Help with my setup. Vmware

deaney · Apr 27, 2013, 8:26 PM

Hi All,

Tried to find the answer a few times but maybe this is abit more specific. I've been trying to solve this for about 4 hours now ???

This is the setup I have.

192.168.1.254 - Gateway (modem to the internet) DHCP enabled
192.168.1.199 - VMWARE ESXI Host

I have setup pfsense as a VM with 2 nics, one which goes out to the gateway, and gets its IP from the gateway (this is 192.168.1.81) and another NIC which sits on the internal VMware network I would like this to be 172.16.0.1 and if possible hand out DHCP?

All VMs will only have a link to the the internet by passing through the pfsesne box. But I dont want my vm's on the 192.168.1.. network.

I want pfsesne to act as a router/modem to my vms.

192.168.1.254/24 > Modem
|
Pfsense em0 - (ip 192.168.1.81)
|
|
–----------VM WARE---------------------------------
|
Pfsense em1 - (ip 172.16.0.1/24)
|
|------|
|
|-------------------|---------------------|
Server1(172.16.0.2) server2(172.16.0.2) server3(172.16.0.3)

Something like that.

I also want the computers on 192.168.1... to be able to manage pfsesne as well as the computers on 172.16.0...

Kind Regards and thanks in advance!
James

biggsy · Apr 27, 2013, 8:52 PM

Hi James and welcome.

Have you read this: http://doc.pfsense.org/index.php/PfSense_2_on_VMware_ESXi_5 ?

deaney · Apr 27, 2013, 9:16 PM

Hi biggsy,

Thanks for that!

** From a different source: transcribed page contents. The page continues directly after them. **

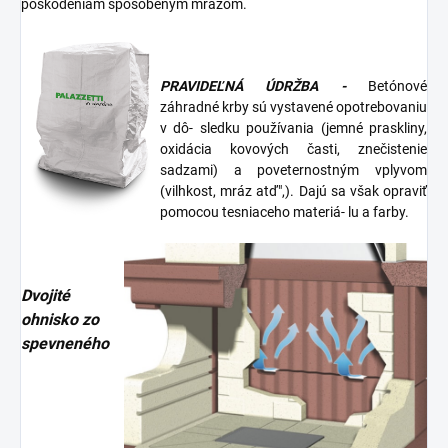
poškodeniam spôsobeným mrazom.
PRAVIDEĽNÁ ÚDRŽBA -
Betónové
záhradné krby sú vystavené opotrebovaniu
v dô- sledku používania (jemné praskliny,
oxidácia kovových časti, znečistenie
sadzami) a poveternostným vplyvom
(vilhkost, mráz atď",). Dajú sa však opraviť
pomocou tesniaceho materiá- lu a farby.
Dvojité
ohnisko zo
spevneného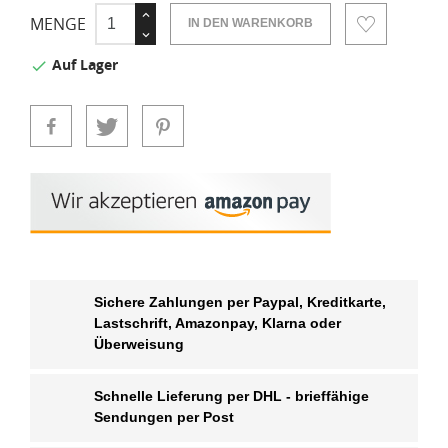
MENGE
IN DEN WARENKORB
Auf Lager

Sichere Zahlungen per Paypal, Kreditkarte,
Lastschrift, Amazonpay, Klarna oder
Überweisung
Schnelle Lieferung per DHL - brieffähige
Sendungen per Post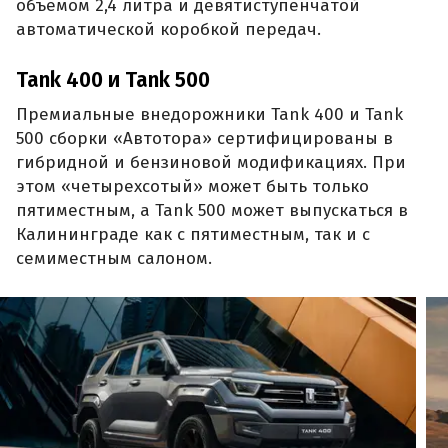
объемом 2,4 литра и девятиступенчатой
автоматической коробкой передач.
Tank 400 и Tank 500
Премиальные внедорожники Tank 400 и Tank
500 сборки «Автотора» сертифицированы в
гибридной и бензиновой модификациях. При
этом «четырехсотый» может быть только
пятиместным, а Tank 500 может выпускаться в
Калининграде как с пятиместным, так и с
семиместным салоном.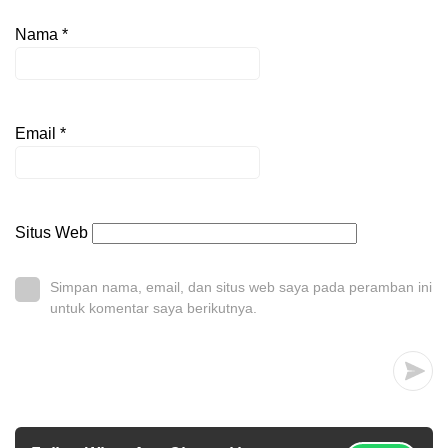
Nama
*
Email
*
Situs Web
Simpan nama, email, dan situs web saya pada peramban ini
untuk komentar saya berikutnya.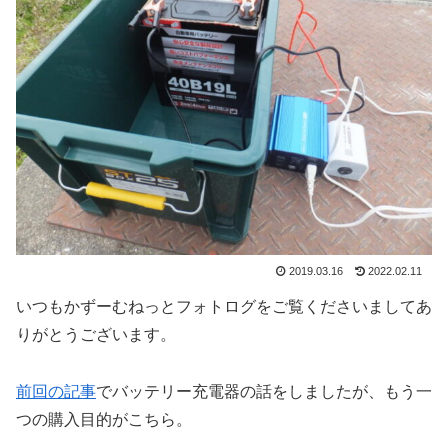
2019.03.16
2022.02.11
いつもかずーむねっとフォトログをご覧くださいましてあ
りがとうございます。
前回の記事
でバッテリー充電器の話をしましたが、もう一
つの購入目的がこちら。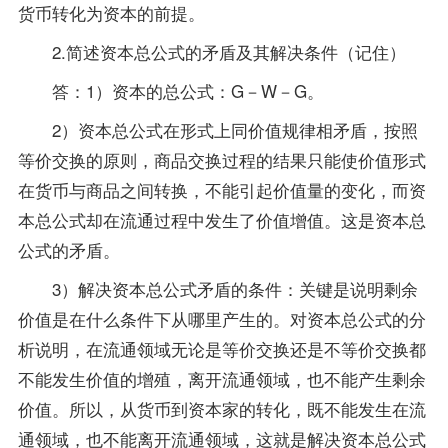
货币转化为资本的前提。
2.简述资本总公式的矛盾及其解决条件（记住）
答：1）资本的总公式：G－W－G。
2）资本总公式在形式上同价值规律相矛盾，按照
等价交换的原则，商品交换过程的结果只能使价值形式
在货币与商品之间转换，不能引起价值量的变化，而资
本总公式却在流通过程中发生了价值增值。这是资本总
公式的矛盾。
3）解决资本总公式矛盾的条件：关键是说明剩余
价值是在什么条件下从哪里产生的。对资本总公式的分
析说明，在流通领域无论是等价交换还是不等价交换都
不能发生价值的增殖，离开流通领域，也不能产生剩余
价值。所以，从货币到资本家的转化，既不能发生在流
通领域，也不能离开流通领域，这就是解决资本总公式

I've got to grips with adding the network interfaces from VMware, they are all set.

I think its having the two lans and getting them to talk to each other.. some kind of routing? that im having trouble with.

e.g. the VM lan @ 172.16.0.1 needs to forward all traffic out to the internet @ 192.168.1.254 but wont.. anything on the 172.16.0.1/24 network cant get an internet connection :(

Regards

biggsy · Apr 27, 2013, 9:17 PM

Sorry, hit the wrong key there. At least it wasn't in mid-sentence. :)

You need to switch your modem/router into a modem only. That will allow pfSense to get your public IP on its WAN interface: modem -> ESXi host NIC -> vSwitch -> pfSense virtual WAN interface (em0).

Use your other ESXi NIC as the LAN interface and move the computers on the 192 network to that (may require a physical switch): 192 computers -> switch -> ESXi host NIC -> vSwitch -> pfSense virtual LAN interface (em1).

Your other VMs, on the 172 network, don't need a physical NIC, only virtual ones. Your pfSense VM will also have a virtual NIC connected to the 172 network.

You will be able to manage your ESXi host, pfSense and the other VMs through the LAN.

Hope that helps.

deaney · Apr 27, 2013, 10:46 PM

Thanks for that!

I'm so… soooo close!

I only have one network adapter on the esxi box, thats why I cant move the 192.... network off onto that lan.

See the attached image - all I need now is internet access on the 172 network and im all sorted.

biggsy · Apr 28, 2013, 12:41 AM

The problem with your current design is double-NAT - never a good idea. A second NIC in the ESXi host will save you from potential hassles related to that. Well worth the investment.

Unless you have told pfSense that the 172 network is its LAN, you probably just need some rules in pfSense to allow traffic in on that interface so they they can get access to the Internet. Only LAN has an "allow any" rule by default. All others are "deny all" by default.

If you've told pfSense that 172 is the LAN, you're going to have to allow traffic through its WAN interface in order to access your VMs from the PCs in the 192 network. You'll also have to allow traffic from private networks, specifically your 192 network, on its WAN interface.

There are almost certainly other things you'll need to do as well but I can't think of them just now.